WHAT TO DO: Return all lines below containing the word "livraison".

--- INPUT RECORDS Enclosed Below ---

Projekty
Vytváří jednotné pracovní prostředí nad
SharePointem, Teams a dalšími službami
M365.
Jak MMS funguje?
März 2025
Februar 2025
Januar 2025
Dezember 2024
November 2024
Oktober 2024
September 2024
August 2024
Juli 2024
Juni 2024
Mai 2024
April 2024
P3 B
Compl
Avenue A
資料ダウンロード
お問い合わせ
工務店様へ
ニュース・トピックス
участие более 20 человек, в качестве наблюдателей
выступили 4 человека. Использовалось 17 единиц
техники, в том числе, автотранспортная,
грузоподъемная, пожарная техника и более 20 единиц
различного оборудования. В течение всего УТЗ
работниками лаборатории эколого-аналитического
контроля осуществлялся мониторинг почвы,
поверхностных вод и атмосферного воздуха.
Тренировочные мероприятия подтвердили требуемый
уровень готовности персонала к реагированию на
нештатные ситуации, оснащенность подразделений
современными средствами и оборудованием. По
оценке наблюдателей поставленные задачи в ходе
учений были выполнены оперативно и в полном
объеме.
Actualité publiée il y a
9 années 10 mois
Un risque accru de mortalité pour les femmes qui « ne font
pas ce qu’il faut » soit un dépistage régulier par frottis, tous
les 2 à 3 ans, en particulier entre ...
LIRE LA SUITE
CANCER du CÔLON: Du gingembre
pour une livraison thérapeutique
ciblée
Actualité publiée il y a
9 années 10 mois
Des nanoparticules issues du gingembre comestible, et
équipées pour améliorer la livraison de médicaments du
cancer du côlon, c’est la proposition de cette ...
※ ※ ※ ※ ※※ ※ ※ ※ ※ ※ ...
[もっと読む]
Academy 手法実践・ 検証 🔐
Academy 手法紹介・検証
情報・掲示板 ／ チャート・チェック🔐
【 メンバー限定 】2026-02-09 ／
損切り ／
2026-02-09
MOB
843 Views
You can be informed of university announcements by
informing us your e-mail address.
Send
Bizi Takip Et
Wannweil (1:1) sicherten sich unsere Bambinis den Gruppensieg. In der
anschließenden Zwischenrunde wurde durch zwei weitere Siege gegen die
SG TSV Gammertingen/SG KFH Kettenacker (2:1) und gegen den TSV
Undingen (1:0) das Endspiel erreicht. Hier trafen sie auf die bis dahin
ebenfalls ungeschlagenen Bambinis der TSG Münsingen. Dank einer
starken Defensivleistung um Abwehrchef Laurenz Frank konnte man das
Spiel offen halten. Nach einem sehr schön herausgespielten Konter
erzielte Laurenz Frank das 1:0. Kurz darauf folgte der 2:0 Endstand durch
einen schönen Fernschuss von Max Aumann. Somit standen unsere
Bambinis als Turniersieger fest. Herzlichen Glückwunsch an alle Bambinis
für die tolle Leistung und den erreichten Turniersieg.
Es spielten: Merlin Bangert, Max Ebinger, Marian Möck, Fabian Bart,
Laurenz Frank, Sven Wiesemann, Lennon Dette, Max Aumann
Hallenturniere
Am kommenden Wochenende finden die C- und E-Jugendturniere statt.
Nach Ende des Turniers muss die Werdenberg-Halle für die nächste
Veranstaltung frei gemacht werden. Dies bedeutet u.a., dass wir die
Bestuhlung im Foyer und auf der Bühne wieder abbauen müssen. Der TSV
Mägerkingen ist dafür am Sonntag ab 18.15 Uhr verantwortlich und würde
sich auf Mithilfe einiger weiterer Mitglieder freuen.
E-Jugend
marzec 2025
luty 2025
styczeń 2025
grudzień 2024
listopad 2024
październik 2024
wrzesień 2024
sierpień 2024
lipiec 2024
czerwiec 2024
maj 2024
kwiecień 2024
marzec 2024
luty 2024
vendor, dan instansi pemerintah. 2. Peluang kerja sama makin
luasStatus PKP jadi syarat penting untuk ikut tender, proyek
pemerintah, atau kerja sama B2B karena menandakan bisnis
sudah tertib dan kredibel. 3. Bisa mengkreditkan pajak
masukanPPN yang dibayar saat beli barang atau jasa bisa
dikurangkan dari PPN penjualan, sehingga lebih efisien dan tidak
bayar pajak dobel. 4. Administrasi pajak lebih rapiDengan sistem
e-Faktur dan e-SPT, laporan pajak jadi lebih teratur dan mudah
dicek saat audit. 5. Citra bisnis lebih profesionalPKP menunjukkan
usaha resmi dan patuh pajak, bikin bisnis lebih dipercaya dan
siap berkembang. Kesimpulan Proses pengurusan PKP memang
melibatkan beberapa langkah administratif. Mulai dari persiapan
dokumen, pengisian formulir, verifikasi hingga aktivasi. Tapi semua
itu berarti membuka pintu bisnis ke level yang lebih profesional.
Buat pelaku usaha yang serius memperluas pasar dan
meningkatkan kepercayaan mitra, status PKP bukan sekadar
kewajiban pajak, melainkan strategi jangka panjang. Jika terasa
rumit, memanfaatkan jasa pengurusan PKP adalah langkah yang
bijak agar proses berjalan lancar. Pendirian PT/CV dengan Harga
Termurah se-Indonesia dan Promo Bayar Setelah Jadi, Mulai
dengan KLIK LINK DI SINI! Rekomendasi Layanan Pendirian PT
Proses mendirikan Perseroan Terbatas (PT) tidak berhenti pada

--- End of Enclosed INPUT RECORDS ---

TASK SOLUTION:
pour une livraison thérapeutique
équipées pour améliorer la livraison de médicaments du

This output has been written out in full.